Interprétation d’un réalisme glaçant de Mitterand en proie à une solitude absolue
Maître de son élément sur les planches, le comédien a toutefois la sensation d’évoluer difficilement sous l’oeil inquisiteur de la caméra. Les rôles de notables sévères, de policiers lugubres, ou de figures politiques douteuses ne le satisfont pas, ou plus, lui qui a besoin de texte, de rythme, et de liberté. Michel Bouquet n’aime pas prétendre, et aime à disparaître derrière les rôles qu’il interprète.

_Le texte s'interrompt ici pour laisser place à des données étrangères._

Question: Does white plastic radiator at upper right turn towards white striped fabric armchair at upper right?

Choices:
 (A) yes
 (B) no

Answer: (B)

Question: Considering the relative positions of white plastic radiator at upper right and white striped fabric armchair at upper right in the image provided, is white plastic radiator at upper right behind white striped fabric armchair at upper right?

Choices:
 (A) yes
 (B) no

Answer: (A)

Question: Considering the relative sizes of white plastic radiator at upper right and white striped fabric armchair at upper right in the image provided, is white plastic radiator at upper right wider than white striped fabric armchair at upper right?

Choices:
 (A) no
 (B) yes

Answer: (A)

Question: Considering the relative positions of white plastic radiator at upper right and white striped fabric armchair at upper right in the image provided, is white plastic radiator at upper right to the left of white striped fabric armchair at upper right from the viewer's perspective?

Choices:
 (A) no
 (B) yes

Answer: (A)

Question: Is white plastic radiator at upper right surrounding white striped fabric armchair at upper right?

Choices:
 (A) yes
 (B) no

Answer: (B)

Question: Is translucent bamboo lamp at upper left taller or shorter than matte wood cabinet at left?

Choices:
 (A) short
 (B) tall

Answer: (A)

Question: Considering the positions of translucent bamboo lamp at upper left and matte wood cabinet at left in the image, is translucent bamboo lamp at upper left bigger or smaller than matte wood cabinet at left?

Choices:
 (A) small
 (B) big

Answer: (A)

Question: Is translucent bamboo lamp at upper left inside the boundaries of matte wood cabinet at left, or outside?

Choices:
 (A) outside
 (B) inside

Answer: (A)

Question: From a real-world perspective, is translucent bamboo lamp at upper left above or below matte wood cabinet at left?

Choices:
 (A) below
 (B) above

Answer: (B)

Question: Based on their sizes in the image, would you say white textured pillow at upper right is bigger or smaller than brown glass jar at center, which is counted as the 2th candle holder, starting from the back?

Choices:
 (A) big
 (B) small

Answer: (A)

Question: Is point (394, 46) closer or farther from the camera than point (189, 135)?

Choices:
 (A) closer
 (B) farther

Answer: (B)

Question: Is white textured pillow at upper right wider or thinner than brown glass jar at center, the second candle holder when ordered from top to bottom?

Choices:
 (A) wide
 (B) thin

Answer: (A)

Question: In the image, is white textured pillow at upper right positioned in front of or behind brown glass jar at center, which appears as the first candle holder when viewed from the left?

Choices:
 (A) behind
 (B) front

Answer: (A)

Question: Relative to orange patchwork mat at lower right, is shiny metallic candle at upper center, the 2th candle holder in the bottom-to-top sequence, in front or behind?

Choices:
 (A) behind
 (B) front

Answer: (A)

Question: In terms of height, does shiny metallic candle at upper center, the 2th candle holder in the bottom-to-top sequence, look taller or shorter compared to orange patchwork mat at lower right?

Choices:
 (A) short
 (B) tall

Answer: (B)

Sacré à deux reprises à la cérémonie des Molières, en 1998 pour Les Côtelettes, et en 2005 pour Le Roi se meurt, et puis, tout de même, une troisième fois en 2014 pour l’ensemble de son immense carrière, Michel Bouquet remporte également, entre autres récompenses, deux Césars : une première fois pour Comment j’ai tué mon père d’Anne Fontaine (2002), et une seconde, évidemment, pour Le promeneur du Champ de Mars de Robert Gédiguian.

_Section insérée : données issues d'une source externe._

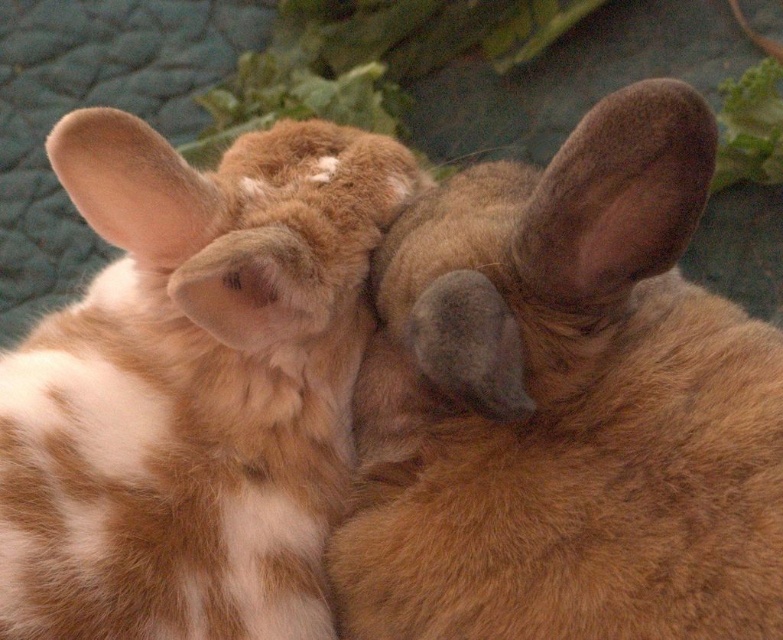 Question: Which point is farther to the camera?

Choices:
 (A) gray soft fur ear at center
 (B) fuzzy brown ear at center
 (C) brown furry ear at upper right

Answer: (B)

Question: Is brown furry ear at upper right thinner than fuzzy brown ear at upper left?

Choices:
 (A) yes
 (B) no

Answer: (A)

Question: Which point is closer to the camera?

Choices:
 (A) brown furry ear at upper right
 (B) fluffy brown rabbit at center
 (C) brown furry rabbit at center

Answer: (A)

Question: Is fuzzy brown ear at upper left to the left of fuzzy brown ear at center from the viewer's perspective?

Choices:
 (A) yes
 (B) no

Answer: (A)

Question: Can you confirm if brown furry ear at upper right is bigger than fuzzy brown ear at center?

Choices:
 (A) yes
 (B) no

Answer: (A)

Question: Which point is closer to the camera?

Choices:
 (A) fuzzy brown ear at center
 (B) fluffy brown rabbit at center

Answer: (B) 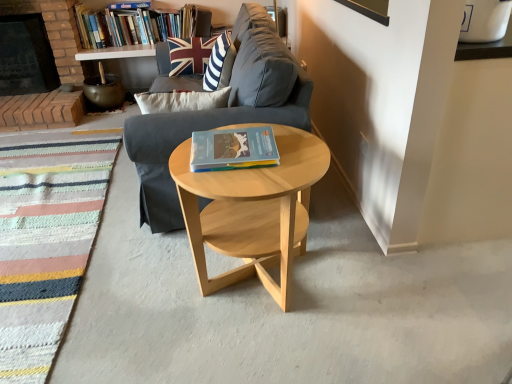 I want to click on free space above natural wood side table at center (from a real-world perspective), so click(x=248, y=168). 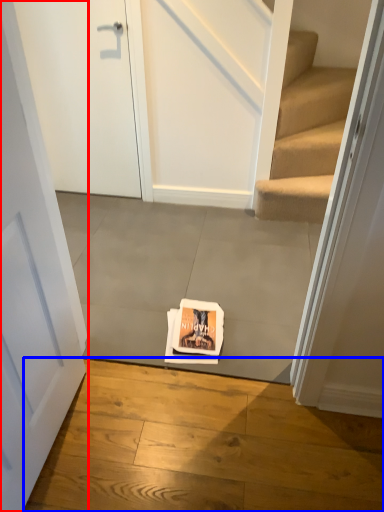 Question: Which object appears farthest to the camera in this image, door (highlighted by a red box) or concrete (highlighted by a blue box)?

Choices:
 (A) door
 (B) concrete

Answer: (B)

Après les trois coups de brigadier, le rideau
En 2017, le corps se fatigue et la diction s’amenuise. Sans le savoir, il interprète une dernière fois le Tartuffe de Molière sous la direction de Michel Fau. Il déclarera par la suite à l’AFP en 2019, et après quelque 75 années de carrière, qu’il ne remonterait finalement plus sur scène, estimant avoir effectué son « bonhomme de chemin ». Il apparaîtra néanmoins dans deux autres films, Villa Caprice (2020) et Cérémonie secrète (2021) avant de revenir, tel un chant du cygne, sur sa vérité d’acteur par le prisme d’un court-métrage intitulé Juste avant la nuit, et réalisé par Jean-Pierre Larcher.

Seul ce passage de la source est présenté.